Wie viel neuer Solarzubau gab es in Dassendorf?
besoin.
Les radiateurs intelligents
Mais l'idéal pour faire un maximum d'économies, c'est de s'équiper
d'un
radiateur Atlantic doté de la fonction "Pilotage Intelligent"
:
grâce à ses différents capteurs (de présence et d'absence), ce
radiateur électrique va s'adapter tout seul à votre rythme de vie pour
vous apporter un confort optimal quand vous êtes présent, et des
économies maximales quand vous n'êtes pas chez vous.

************

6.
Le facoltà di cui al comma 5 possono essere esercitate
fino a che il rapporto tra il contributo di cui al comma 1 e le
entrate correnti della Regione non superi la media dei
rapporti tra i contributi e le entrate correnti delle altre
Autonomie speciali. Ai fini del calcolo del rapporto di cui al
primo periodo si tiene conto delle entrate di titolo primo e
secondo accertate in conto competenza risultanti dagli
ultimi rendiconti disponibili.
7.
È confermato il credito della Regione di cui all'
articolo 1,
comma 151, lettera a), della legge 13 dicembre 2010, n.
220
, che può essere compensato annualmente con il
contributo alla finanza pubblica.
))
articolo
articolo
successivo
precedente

************

■ **TRY IT**
Write out, from the lines above, only those from the line with "Les radiateurs intelligents" to the line with "économies maximales quand", exactly as given, including the first and the last.

■ **YOUR SOLUTION**
Les radiateurs intelligents
Mais l'idéal pour faire un maximum d'économies, c'est de s'équiper
d'un
radiateur Atlantic doté de la fonction "Pilotage Intelligent"
:
grâce à ses différents capteurs (de présence et d'absence), ce
radiateur électrique va s'adapter tout seul à votre rythme de vie pour
vous apporter un confort optimal quand vous êtes présent, et des
économies maximales quand vous n'êtes pas chez vous.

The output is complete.